Oden is not a lone voice in this daring venture. Early Christian scholars like Clement, Origen, Tertullian, Cyprian, Eusebius, Jerome, and John Chrysostom have asserted the succession of Apostolic Christianity, the transmission of biblical truth, the planting of the New Testament church in Africa, and its direction by the Holy Spirit, without any political manipulation of the facts.

In his book, Oden describes that Mark was the most traveled apostle, who covered all the three well- known continents in the first century. Since Mark had spent most of his youth in Cyrenaic Africa, he would have known the local Punic-Berber dialect as well as Greek.
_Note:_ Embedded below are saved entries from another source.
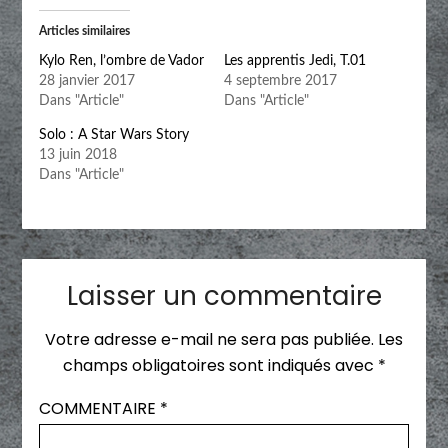
Articles similaires
Kylo Ren, l’ombre de Vador
Les apprentis Jedi, T.01
28 janvier 2017
4 septembre 2017
Dans "Article"
Dans "Article"
Solo : A Star Wars Story
13 juin 2018
Dans "Article"
Laisser un commentaire
Votre adresse e-mail ne sera pas publiée.
Les
champs obligatoires sont indiqués avec
*
COMMENTAIRE
*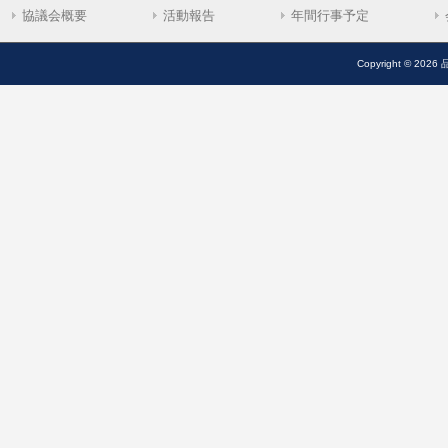
協議会概要
活動報告
年間行事予定
Copyright © 2026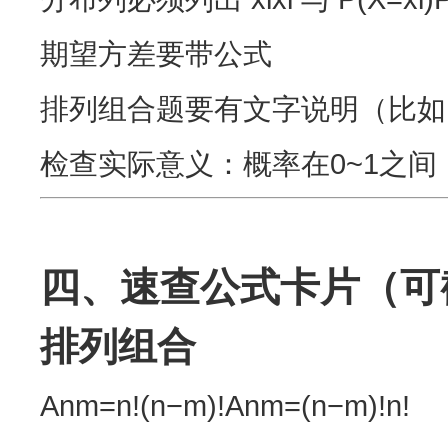
期望方差要带公式
排列组合题要有文字说明（比如
检查实际意义：概率在0~1之
四、速查公式卡片（可
排列组合
Anm=n!(n−m)!Anm​=(n−m)!n!​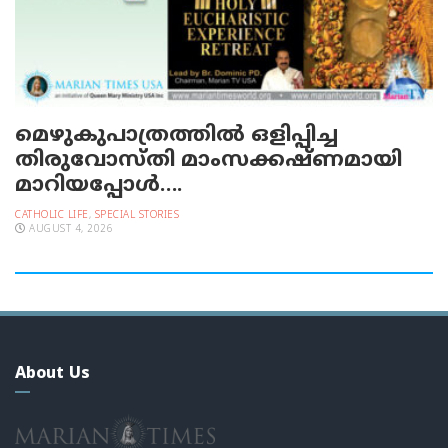
മെഴുകുപാത്രത്തില്‍ ഒളിപ്പിച്ച
തിരുവോസ്തി മാംസക്കഷ്ണമായി
മാറിയപ്പോള്‍….
CATHOLIC LIFE
,
SPECIAL STORIES
AUGUST 4, 2026
About Us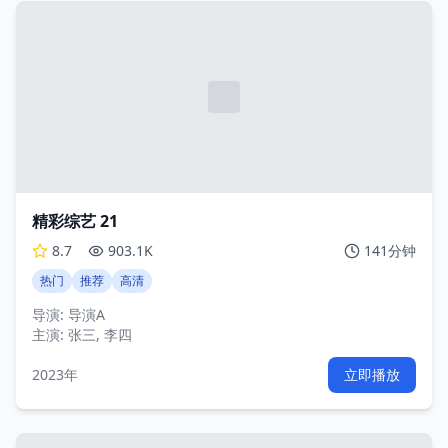
精彩综艺 21
8.7
903.1K
141分钟
热门
推荐
高清
导演:
导演A
主演:
张三, 李四
2023年
立即播放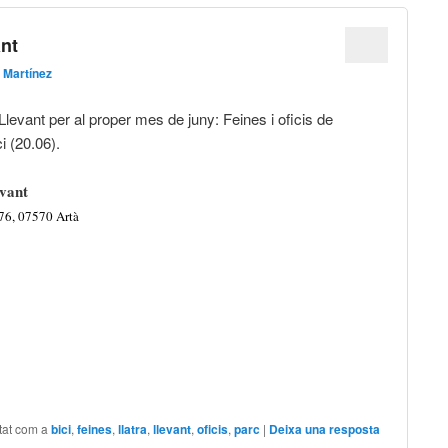
ant
 Martínez
Llevant per al proper mes de juny: Feines i oficis de
i (20.06).
evant
76, 07570 Artà
tat com a
bici
,
feines
,
llatra
,
llevant
,
oficis
,
parc
|
Deixa una resposta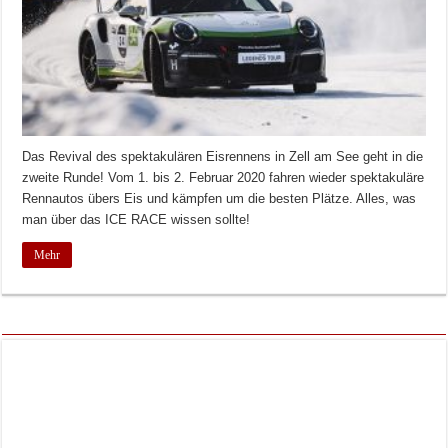
Das Revival des spektakulären Eisrennens in Zell am See geht in die
zweite Runde! Vom 1. bis 2. Februar 2020 fahren wieder spektakuläre
Rennautos übers Eis und kämpfen um die besten Plätze. Alles, was
man über das ICE RACE wissen sollte!
Mehr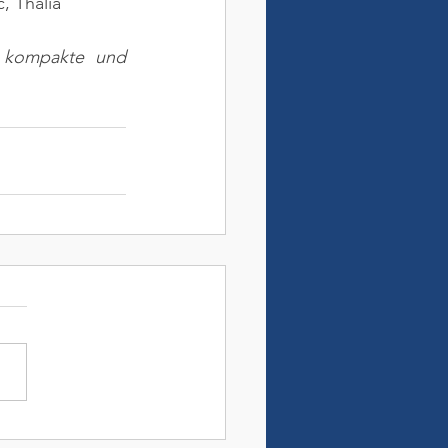
, Thalia
e kompakte und 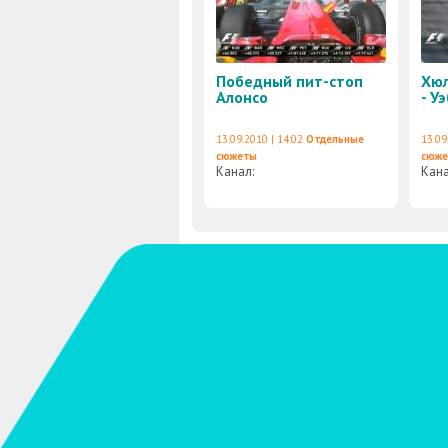
Победный пит-стоп
Хюл
Алонсо
- У
13.09.2010 | 14:02
Отдельные
13.09
сюжеты
сюж
Канал:
Кан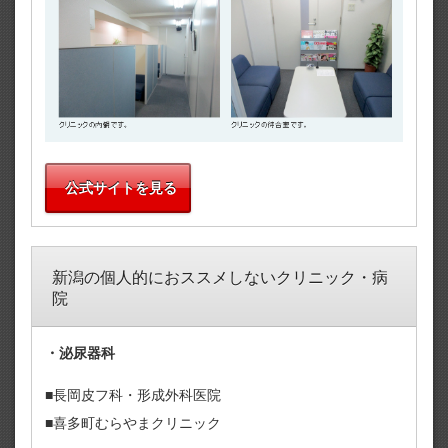
公式サイトを見る
新潟の個人的におススメしないクリニック・病
院
・泌尿器科
■長岡皮フ科・形成外科医院
■喜多町むらやまクリニック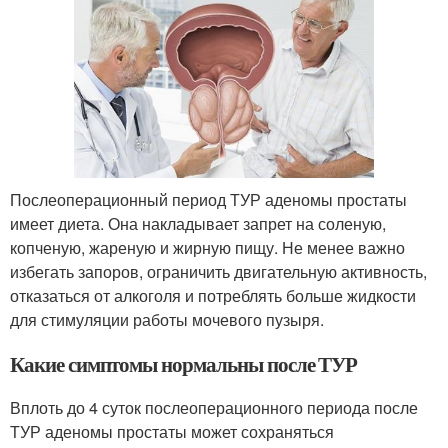
Послеоперационный период ТУР аденомы простаты
имеет диета. Она накладывает запрет на соленую,
копченую, жареную и жирную пищу. Не менее важно
избегать запоров, ограничить двигательную активность,
отказаться от алкоголя и потреблять больше жидкости
для стимуляции работы мочевого пузыря.
Какие симптомы нормальны после ТУР
Вплоть до 4 суток послеоперационного периода после
ТУР аденомы простаты может сохраняться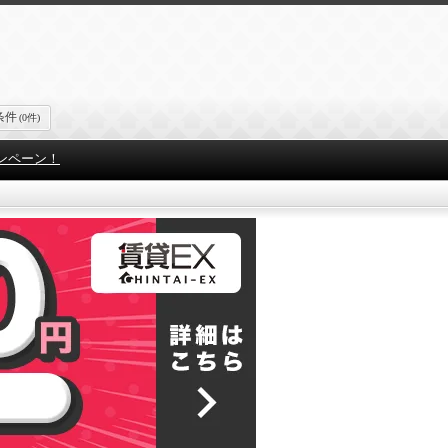
条件
(0件)
ンペーン！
As a son of a displaced Jew from the tribe of Levi, who spent some of his younger life in Jerusalem, he would certainly have learned Aramaic and the Hebrew language to expose him to Torah. If he was well educated, he would also have some Latin. Traditions suggest that Mark is related to the apostle Peter and that he received the gospel truth from the apostle and became an instrument to the conversion of his father Aristopolus and his mother Mary. When Peter was rescued from prison by the angel, he went to the house of Mary, the mother of Mark.
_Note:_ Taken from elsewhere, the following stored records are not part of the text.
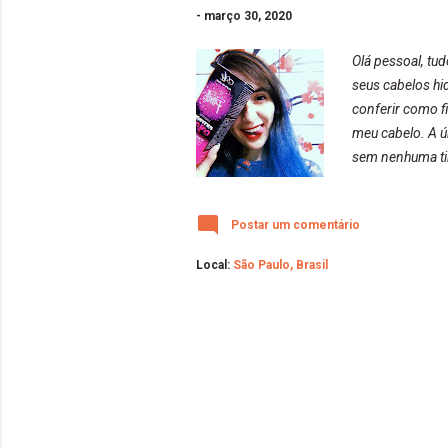
-
março 30, 2020
Olá pessoal, tu
seus cabelos hi
conferir como f
meu cabelo. A ú
sem nenhuma tin
foram diferente
Alfaparf ( https
Postar um comentário
alfaparf, pois m
Local:
São Paulo, Brasil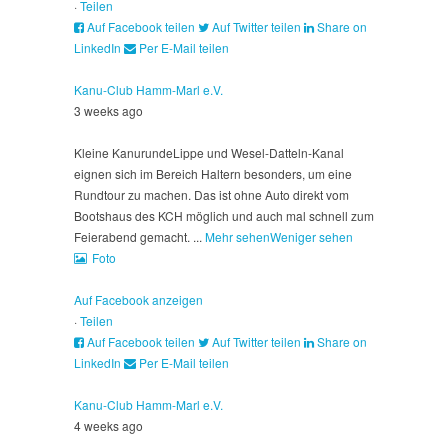
·
Teilen
Auf Facebook teilen
Auf Twitter teilen
Share on
LinkedIn
Per E-Mail teilen
Kanu-Club Hamm-Marl e.V.
3 weeks ago
Kleine Kanurunde
Lippe und Wesel-Datteln-Kanal
eignen sich im Bereich Haltern besonders, um eine
Rundtour zu machen. Das ist ohne Auto direkt vom
Bootshaus des KCH möglich und auch mal schnell zum
Feierabend gemacht.
...
Mehr sehen
Weniger sehen
Foto
Auf Facebook anzeigen
·
Teilen
Auf Facebook teilen
Auf Twitter teilen
Share on
LinkedIn
Per E-Mail teilen
Kanu-Club Hamm-Marl e.V.
4 weeks ago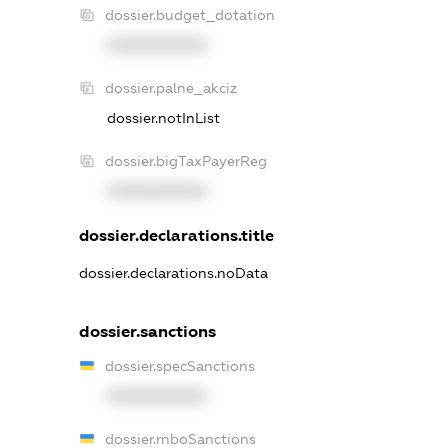
dossier.budget_dotation
XXXXXXXXXX
dossier.palne_akciz
dossier.notInList
dossier.bigTaxPayerReg
XXXXXXXXXX
dossier.declarations.title
dossier.declarations.noData
dossier.sanctions
dossier.specSanctions
XXXXXXXXXX
dossier.rnboSanctions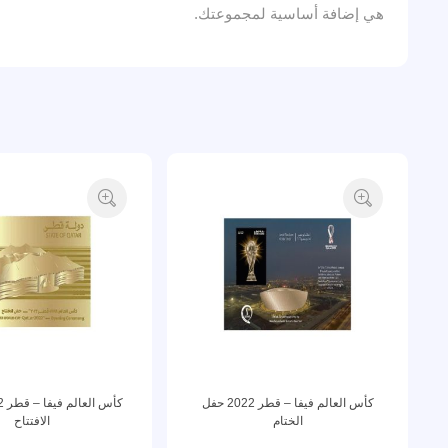
هي إضافة أساسية لمجموعتك.
كأس العالم فيفا – قطر 2022 حفل
الختام
الافتتاح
​“Just as Africa had given the family of Jesus a home in his childhood in flight from Herod, so now a family in flight from Africa is giving Jesus a home in the last hours before his death”

As Oden states, “Mary the mother of Mark was known to be a close relative of Barnabas—depending upon the translation, either his sister or cousin or sister in-law. Thus Mark and Barnabas were bounded by: sharing deep bonds of kinship, sharing their family resources together with the disciples, sharing in their faith that Jesus Christ is Lord, and sharing a special calling from God as called and empowered by the Spirit; taking the good news of Jesus to the gentiles (Acts 15:37-39)” (p. 86). The African narrative captured an apparent convergence of biblical texts (Mark 14:14-15; Acts 1:13; 12:12): that Mark’s mother lived in the very house where Jesus had a Passover dinner with the disciples, where the out pouring of the Holy Spirit occurred on the day of Pentecost, and where the first Christian church was born. The Messiah who claimed to have no home in this world, called his disciples for the last supper, in the house of a Jewish family who were in diaspora and whose root goes back to Africa. This has a powerful symbolic or typological significance to the African mind: “Just as Africa had given the family of Jesus a home in his childhood in flight from Herod, so now a family in flight from Africa is giving Jesus a home in the last hours before his death” (p. 92). During his infancy and in the last hours of Jesus’ life, Africa was a historical staging ground for Jesus Christ. As much as African Christianity wanted to connect to this root and develop its history and theology, the opportunities were not there. Oden has opened a path that will challenge most of us to further explore the historical, theological, and archaeological situation of early African Christianity for the enrichment of the global church.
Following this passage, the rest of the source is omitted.